Last night at work we started getting multiple customers reporting kernel panics in Debian 9 Stretch VMs. People were rebooting their VMs to apply updates, only to have them hang and enter a reboot loop.
Other Debian and Ubuntu versions weren’t affected, and we hadn’t made any platform changes, so we jumped on the chat platforms with our clients trying to figure out what was going on.
The one thing they all had in common was the client had unattended-upgrades on, some of which had been activated without the admin’s knowledge by a specific piece of software. Systems should not be upgrading themselves unless the sysadmin enables this and is aware of it, but that’s for another post.
I ran updates on a fresh Debian 9 VM, and noticed I got a new kernel version:
Upgrading and rebooting the VM resulted in the same reported kernel panic. Booting from HVM to PV mode though, and it booted fine.

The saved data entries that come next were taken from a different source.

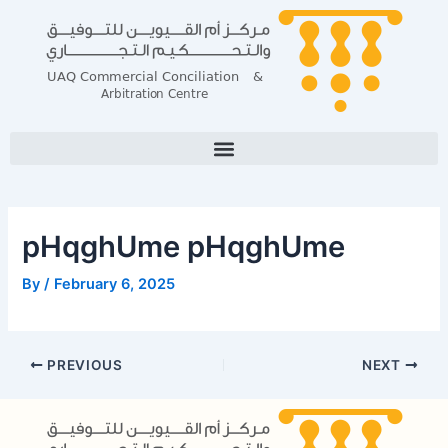
Skip
Post
to
navigation
content
pHqghUme pHqghUme
By
/
February 6, 2025
PREVIOUS
NEXT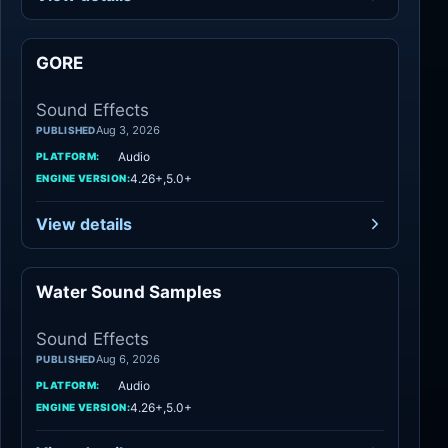
GORE
Sound Effects
Sound Effects
Aug 3, 2026
PUBLISHED
Audio
PLATFORM:
4.26+,5.0+
ENGINE VERSION:
View details
Water Sound Samples
Sound Effects
Sound Effects
Aug 6, 2026
PUBLISHED
Audio
PLATFORM:
4.26+,5.0+
ENGINE VERSION: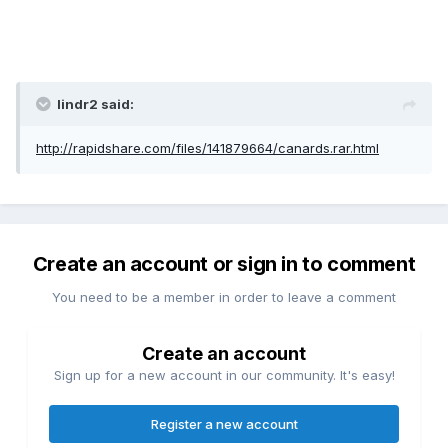
lindr2 said:
http://rapidshare.com/files/141879664/canards.rar.html
Create an account or sign in to comment
You need to be a member in order to leave a comment
Create an account
Sign up for a new account in our community. It's easy!
Register a new account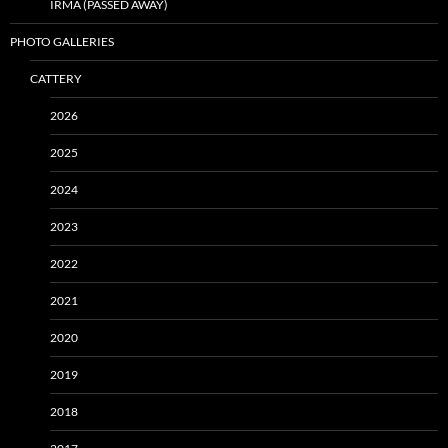
IRMA (PASSED AWAY)
PHOTO GALLERIES
CATTERY
2026
2025
2024
2023
2022
2021
2020
2019
2018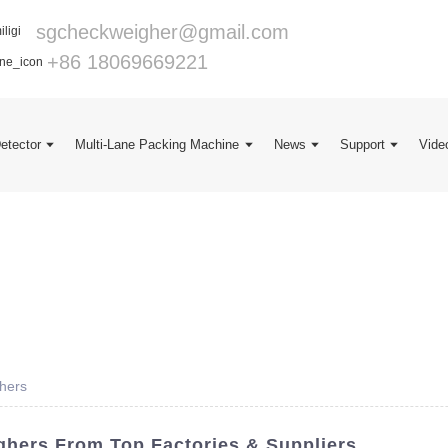
sgcheckweigher@gmail.com
+86 18069669221
Detector
Multi-Lane Packing Machine
News
Support
Vide
hers
hers From Top Factories & Suppliers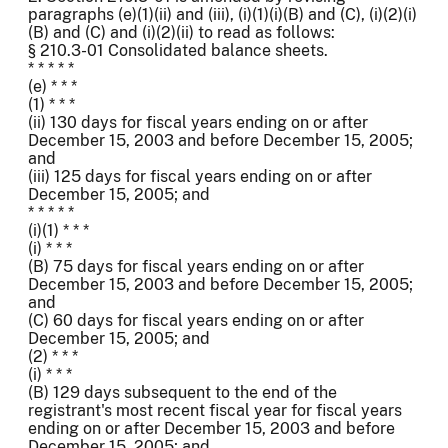
paragraphs (e)(1)(ii) and (iii), (i)(1)(i)(B) and (C), (i)(2)(i)
(B) and (C) and (i)(2)(ii) to read as follows:
§ 210.3-01 Consolidated balance sheets.
* * * * *
(e) * * *
(1) * * *
(ii) 130 days for fiscal years ending on or after
December 15, 2003 and before December 15, 2005;
and
(iii) 125 days for fiscal years ending on or after
December 15, 2005; and
* * * * *
(i)(1) * * *
(i) * * *
(B) 75 days for fiscal years ending on or after
December 15, 2003 and before December 15, 2005;
and
(C) 60 days for fiscal years ending on or after
December 15, 2005; and
(2) * * *
(i) * * *
(B) 129 days subsequent to the end of the
registrant's most recent fiscal year for fiscal years
ending on or after December 15, 2003 and before
December 15, 2005; and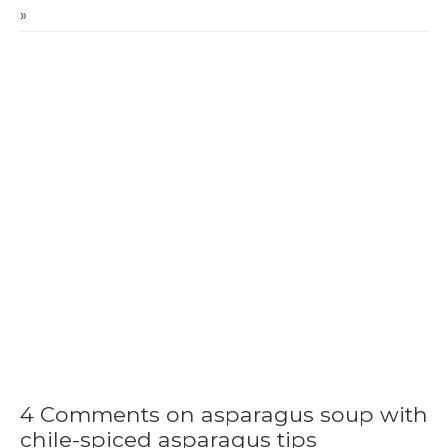
»
4 Comments on asparagus soup with
chile-spiced asparagus tips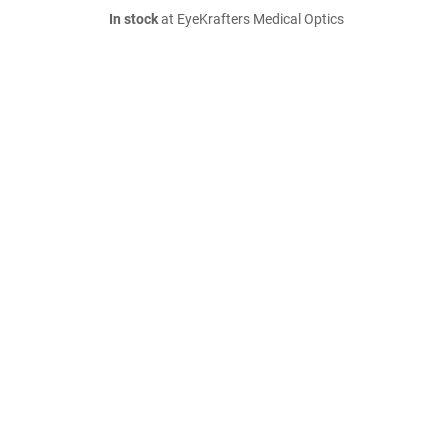
In stock
at EyeKrafters Medical Optics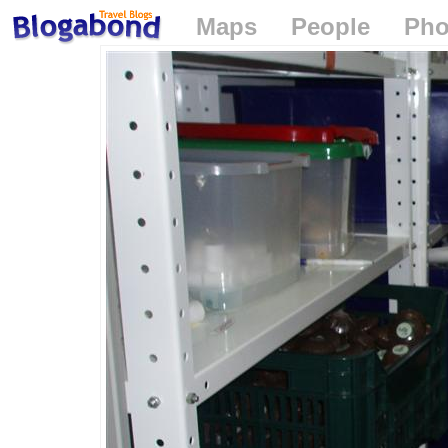
Maps
People
Pho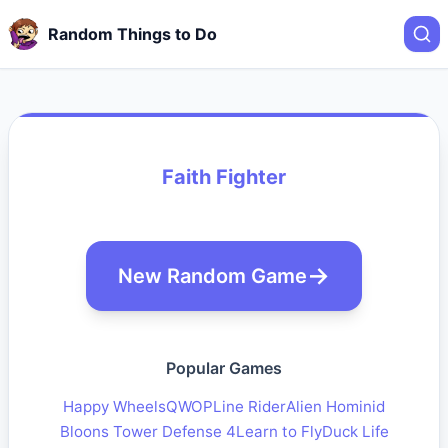
Random Things to Do
Faith Fighter
New Random Game
Popular Games
Happy Wheels
QWOP
Line Rider
Alien Hominid
Bloons Tower Defense 4
Learn to Fly
Duck Life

Around that time we realised this was a much wider spread issue. It was solved upstream in Ubuntu in September, but it appears a broken backported patch made it into Debian. This affects any guest VM booting in Xen, irrespective of any recent version.
If your VM runs on a cloud like OrionVM with a console and the ability to change virtualisation modes, change to PV and downgrade the kernel or update grub to use the previous version, then boot back to HVM if required. If you’re on AWS, you’ll probably need to use a helper VM to mount the disk.